When John McLeish and I started our firm in 1999 we had one other lawyer who worked with us and 7 staff members.  We have made a point of not growing the firm simply for the sake of growth.  Despite this approach, we now have a firm of 11 lawyers, 3 articling students and 50 support staff.  We currently employ an excellent office manager and receptionist, in addition to a host of excellent accident benefit clerks, law clerks and legal assistants.  All of these people are absolutely essential to the success of our law practice, but this growth hasn’t come without its share of problems.  There is truth to the saying “good people are hard to find” and we have had our share of mistakes.

It is important that the people that work for me are dedicated, hard working, intelligent and honest, but this is only a starting point.  For me, one of the most important aspects of our firm is the atmosphere.  It isn’t for everyone, but it is for me.  For almost everyone in the workforce, you spend the majority of your waking hours with the people that you work with.  You can pay people well and they will show up for work, but if you want them to go the extra mile, work has to be a place that they enjoy going.  They have to like the people that they work with and they have to like you.  If your employees like and respect you, they will put their hearts and souls into the success of your operation.  You can’t force people to like and respect you, but if you respect them, treat them fairly and take an honest interest in their well being, you will find that they can’t help but reciprocate.  I’m not suggesting that you should be afraid to point out peoples mistakes or take appropriate action to correct behaviour that is detrimental to the office so long as it is done the right way.  However, once you realize that you have made a bad hiring decision, you should move as quickly as you can to undue the mistake by letting the person go.  It doesn’t take long for one person’s bad attitude to fester and create division within an office.  You will spend a great deal of time and money fostering goodwill with your employees.  You don’t want to let your efforts be undone by a bad apple. 

Of course, all the friendship and respect in the world isn’t enough to ensure that you retain the top talent that you have dedicated time to training.  You also have to pay people fairly.  People that are good at their jobs know that they are good and know that they have other employment options.  You ca not fault even your most loyal employees for checking to see how comparable positions at other firms are being remunerated.  If you are far off the mark, at best, it will be pointed out to you.  At worst, your employee will move on to another position without giving you the opportunity to match.  To avoid this situation, you should make routine inquiries to determine how other comparable firms are remunerating their employees.  Over and above paying a top salary, you should consider:

  • Having a comprehensive benefit package
  • A clearly defined parental leave policy and sick leave policy
  • An RRSP contribution matching program
  • Adequate vacation time
  • A bonus structure that rewards individual performance and the overall performance of the firm
  • Paying a bonus to employees that bring work to the firm (typically a percentage of the overall fee on the file).

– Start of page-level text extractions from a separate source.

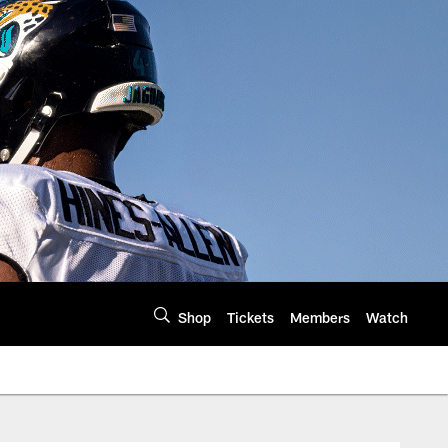
Shop
Tickets
Members
Watch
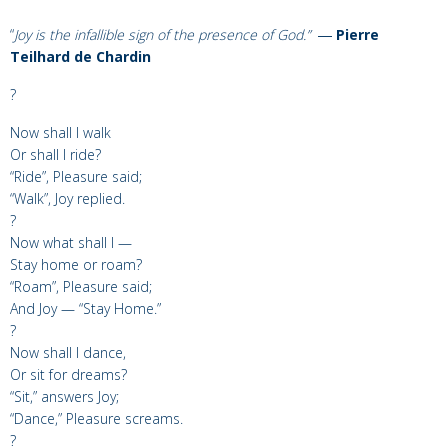
“
Joy is the infallible sign of the presence of God.”
―
Pierre
Teilhard de Chardin
?
Now shall I walk
Or shall I ride?
“Ride”, Pleasure said;
“Walk”, Joy replied.
?
Now what shall I —
Stay home or roam?
“Roam”, Pleasure said;
And Joy — “Stay Home.”
?
Now shall I dance,
Or sit for dreams?
“Sit,” answers Joy;
“Dance,” Pleasure screams.
?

Over and above the foregoing, consider hosting staff socials.  We have two major staff socials – summer and winter – each year.  The venue and format changes each time, but the social always includes some form of team building event that requires participation on the part of the lawyers and staff in the office.  I always have a good time at our firm socials and that seems to hold true for all of the people that work at McLeish Orlando.

Another significant source of employee turnover is lack of upward mobility or career enhancement.  Employees that are new to the workforce and those that have up to several years of experience, may tolerate a job that they are not enamoured with if they feel that they are on the bottom rung of a career ladder and they are being required to pay their dues.  Apart from being good for employee retention, “hiring” from within for advanced positions makes good business sense.  Presumably, the employee that is a candidate for advancement is someone that has impressed you as being reliable and trustworthy and is someone that is already familiar with your systems.

You may wish to consider implementing a continuing education program whereby you agree to pay for some percentage of your employees’ ongoing training courses or furtherance of a diploma or degree in exchange for a commitment to remain with the firm following the completion of the course for a fixed period of time.  If the employee leaves the firm within this timeframe, they are required to repay the firm’s share of the cost of the course.  You may also wish to consider having your clerks join the Law Clerk’s Section of the Ontario Trial Lawyer’s Association and pay for them to attend the OTLA spring or fall conferences.  The conferences are a good learning and networking opportunity and the chance to attend is a perk for a valued employee and gives other newer employees something to aspire to.


This paper is intended to be an overview of various tips and strategies for financing, marketing and running your new personal injury practice.  For a thorough analysis of all of the aspects of file development and management I recommend reading The Oatley McLeish Guide to Personal Injury Practice in Motor Vehicle Cases, Canada Law Book Inc.